Trikuta wildlife sanctuary to be denotified
The Union Ministry of Environment and Forests has given its conditional approval to a mining project near the famous Vaishno Devi shrine in Jammu. It has also agreed to de-notify a wildlife sanctuary near the temple to allow expansion of facilities for visiting pilgrims.
The decision follows the recommendations of the National Board of Wildlife (NBWL). In its meeting on October 14, the standing committee of NBWL recommended giving clearance to the proposal of the Jammu and Kashmir Mineral Development Corporation Limited (JMDC) to mine magnesite (magnesium carbonate) from about 18 ha land on the Chipprian Hills near Katra town. The site is owned by the Mata Vaishno Devi Shrine Board. A 30,000-tonne-per-annum dead burnt magnesia plant, proposed in the region, has also been approved.
JMDC had signed a memorandum of understanding with the shrine board. A total of 485.30 ha has been leased by the board for mining and setting up the plant. These land parcels are within five kilometres of the Trikuta wildlife sanctuary.
In April this year, NBWL agreed to de-notify the entire sanctuary comprising 3,140 ha following an application by the state forest department and the shrine board. The board said it needed the land for developing facilities for the ever-increasing number of visitors to the shrine. The sanctuary, a home to leopards, gorals and cheer pheasants, was notified in 1981. However, the area has never been in the physical possession of the wildlife department.

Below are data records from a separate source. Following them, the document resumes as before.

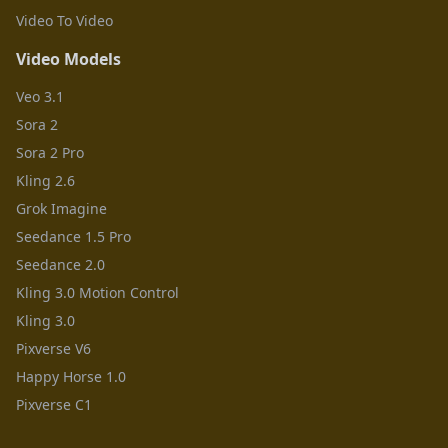
Video To Video
Video Models
Veo 3.1
Sora 2
Sora 2 Pro
Kling 2.6
Grok Imagine
Seedance 1.5 Pro
Seedance 2.0
Kling 3.0 Motion Control
Kling 3.0
Pixverse V6
Happy Horse 1.0
Pixverse C1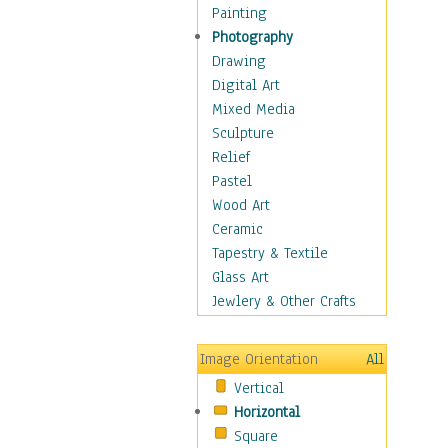
Home & Hearth
Painting
Maps
Photography
Military & Law
Drawing
Motivational
Digital Art
Movies
Mixed Media
Action & Adventure
Sculpture
Animation
Relief
Classics
Pastel
Comedy
Wood Art
Crime
Ceramic
Cult
Tapestry & Textile
Drama & Epic
Glass Art
Family
Jewlery & Other Crafts
Foreign Film
Horror
Image Orientation
All
Mystery & Detective
Vertical
Other Movies
Horizontal
Romance
Square
Sci-Fi & Fantasy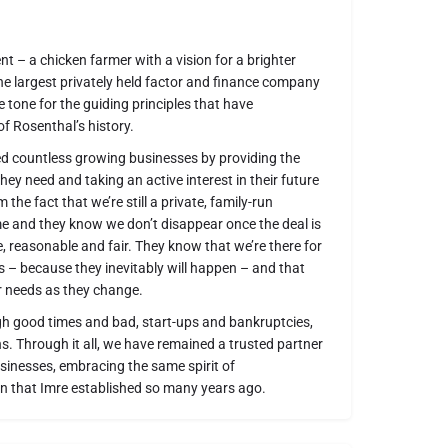
ent – a chicken farmer with a vision for a brighter
the largest privately held factor and finance company
he tone for the guiding principles that have
f Rosenthal’s history.
ed countless growing businesses by providing the
ey need and taking an active interest in their future
 the fact that we’re still a private, family-run
 and they know we don’t disappear once the deal is
e, reasonable and fair. They know that we’re there for
 – because they inevitably will happen – and that
r needs as they change.
gh good times and bad, start-ups and bankruptcies,
. Through it all, we have remained a trusted partner
sinesses, embracing the same spirit of
n that Imre established so many years ago.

A few non-official members of the board had objected to the de-notification of the sanctuary. “This denotification sets a very bad precedent of denotifying entire sanctuaries,” says Prerna Bindra, a conservationist and a non-official member of the board. It was decided by the board that twice or more area than that of the sanctuary will be identified and notified simultaneously as a sanctuary in lieu of the de-notification of the Trikuta sanctuary. Besides, the company will also have to carry out eco-development works through the State Wildlife Department in the buffer zone of the sanctuary at a cost of Rs 25 lakh per annum. A K Singh, chief wildlife warden of state refused to comment on the issue while the officials in Maa Vaishno Devi Shrine Board could not be contacted despite repeated attempts.